Fixing 504 Errors on Your Own Site

A lot of times this isn't your fault at all, but it's not the users either. Start by checking that your server can properly resolve all the domains that your applications require access to.

Very heavy traffic might result in your server serving a 504 error, even though a 503 would probably be a bit more accurate.

In WordPress specifically, 504: Gateway Timeout messages are sometimes due to corrupted databases. Install WP-DBManager and then try the "Repair DB" feature, followed by "Optimize DB" and see if that helps.

Also, make sure your HTACCESS file is correct, especially if you have just reinstalled WordPress.

Finally, consider contacting your hosting company. It's possible that the 504 error that your website is returning is due to an issue on their end that they'll need to resolve.

More Ways You Might See a 504 Error

A Gateway Timeout error, when received in Windows Update, generates a 0x80244023 error code or the message WU_E_PT_HTTP_STATUS_GATEWAY_TIMEOUT.

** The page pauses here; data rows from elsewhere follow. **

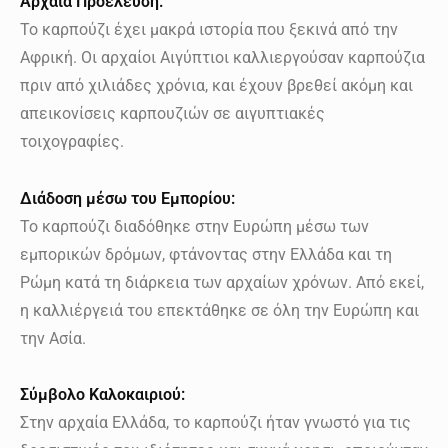
Αρχαία Προέλευση:
Το καρπούζι έχει μακρά ιστορία που ξεκινά από την
Αφρική. Οι αρχαίοι Αιγύπτιοι καλλιεργούσαν καρπούζια
πριν από χιλιάδες χρόνια, και έχουν βρεθεί ακόμη και
απεικονίσεις καρπουζιών σε αιγυπτιακές
τοιχογραφίες.
Διάδοση μέσω του Εμπορίου:
Το καρπούζι διαδόθηκε στην Ευρώπη μέσω των
εμπορικών δρόμων, φτάνοντας στην Ελλάδα και τη
Ρώμη κατά τη διάρκεια των αρχαίων χρόνων. Από εκεί,
η καλλιέργειά του επεκτάθηκε σε όλη την Ευρώπη και
την Ασία.
Σύμβολο Καλοκαιριού:
Στην αρχαία Ελλάδα, το καρπούζι ήταν γνωστό για τις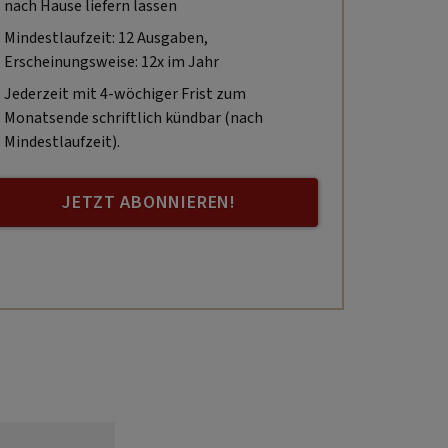
nach Hause liefern lassen
Mindestlaufzeit: 12 Ausgaben,
Erscheinungsweise: 12x im Jahr
Jederzeit mit 4-wöchiger Frist zum
Monatsende schriftlich kündbar (nach
Mindestlaufzeit).
JETZT ABONNIEREN!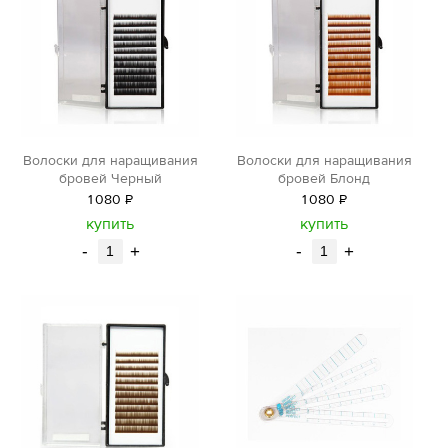
Волоски для наращивания
Волоски для наращивания
бровей Черный
бровей Блонд
1
080
Р
1
080
Р
уб.
уб.
купить
купить
-
+
-
+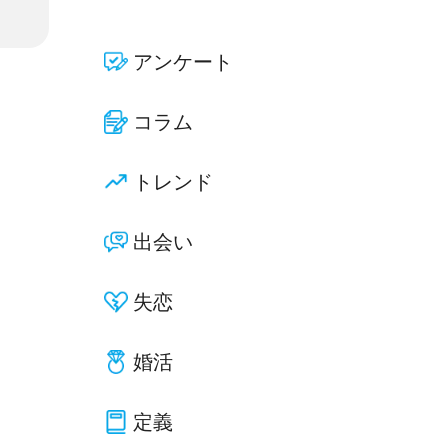
アンケート
コラム
トレンド
出会い
失恋
婚活
定義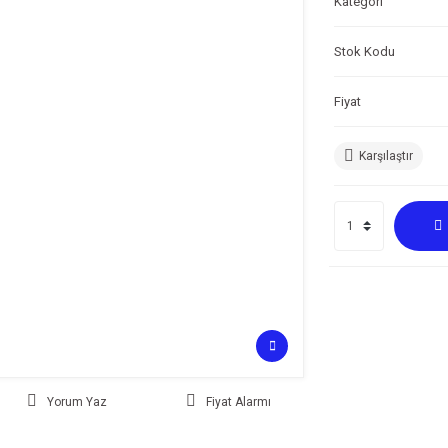
Kategori
Stok Kodu
Fiyat
Karşılaştır
Yorum Yaz
Fiyat Alarmı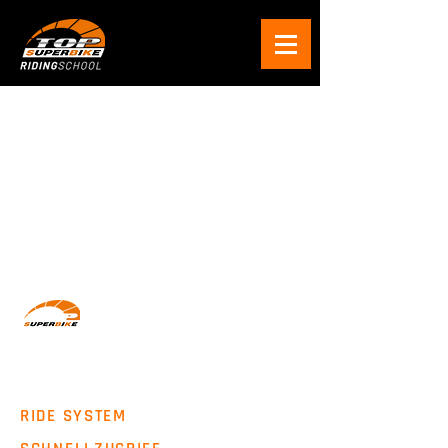
Wir machen Motorradfahrer sicherer. klarer und
entspannter mit System, Erfahrung und
Leidenschaft.
RIDE SYSTEM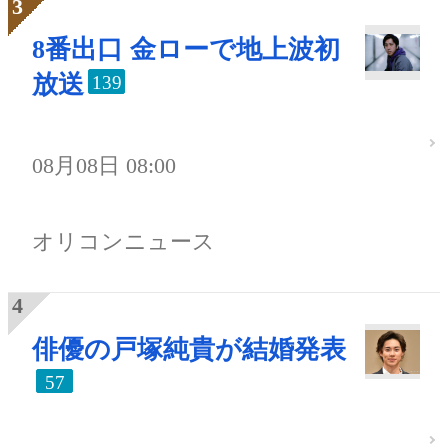
8番出口 金ローで地上波初
放送
139
08月08日 08:00
オリコンニュース
俳優の戸塚純貴が結婚発表
57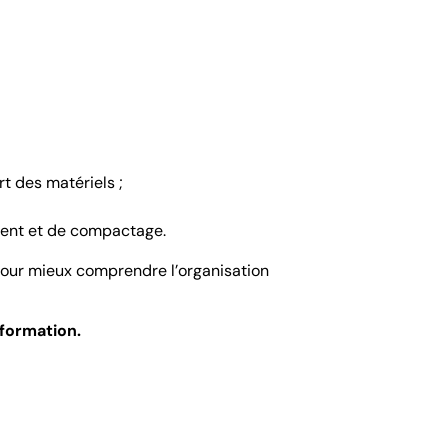
rt des matériels ;
;
ment et de compactage.
 pour mieux comprendre l’organisation
 formation.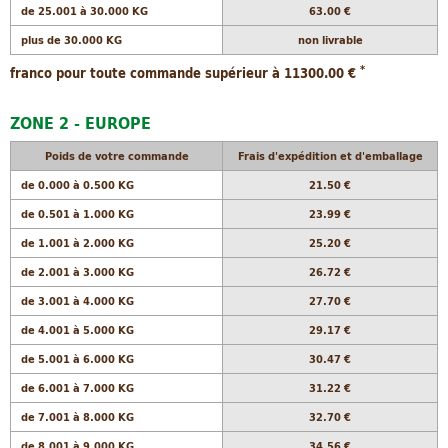
de 25.001 à 30.000 KG
63.00 €
plus de 30.000 KG
non livrable
*
franco pour toute commande supérieur à 11300.00 €
ZONE 2 - EUROPE
Poids de votre commande
Frais d'expédition et d'emballage
de 0.000 à 0.500 KG
21.50 €
de 0.501 à 1.000 KG
23.99 €
de 1.001 à 2.000 KG
25.20 €
de 2.001 à 3.000 KG
26.72 €
de 3.001 à 4.000 KG
27.70 €
de 4.001 à 5.000 KG
29.17 €
de 5.001 à 6.000 KG
30.47 €
de 6.001 à 7.000 KG
31.22 €
de 7.001 à 8.000 KG
32.70 €
de 8.001 à 9.000 KG
34.56 €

In Windows-based programs that natively access the internet, a 504 error may show up in a small dialog box or window with the HTTP_STATUS_GATEWAY_TIMEOUT error and/or with a The request was timed out waiting for a gateway message.

A less common 504 error is Gateway Time-out: The proxy server did not receive a timely response from the upstream server but the troubleshooting (above) remains the same.

Still Getting 504 Errors?

If you've followed all of the advice above but are still receiving a 504 Gateway Timeout error when accessing a certain web page or site, see Get More Help for information about contacting me on social networks or via email, posting on tech support forums, and more.

Be sure to let me know that the error is an HTTP 504 error and what steps if any, you've already taken to fix the problem. If there are specific sites involved (I'm guessing there are), or specific steps to take to repeat the error, please let me know what those are.

Errors Like 504 Gateway Timeout

A number of error messages are similar to the 504 Gateway Timeout error because they all occur on the server side. A few include the 500 Internal Server Error, the 502 Bad Gateway error, and the 503 Service Unavailable error, among a few others.

There are also HTTP status codes that aren't server-side, but instead client-side, like the commonly seen 404 Not Found error. Several others exist as well, all of which you can see in my List of HTTP Status Code Errors page.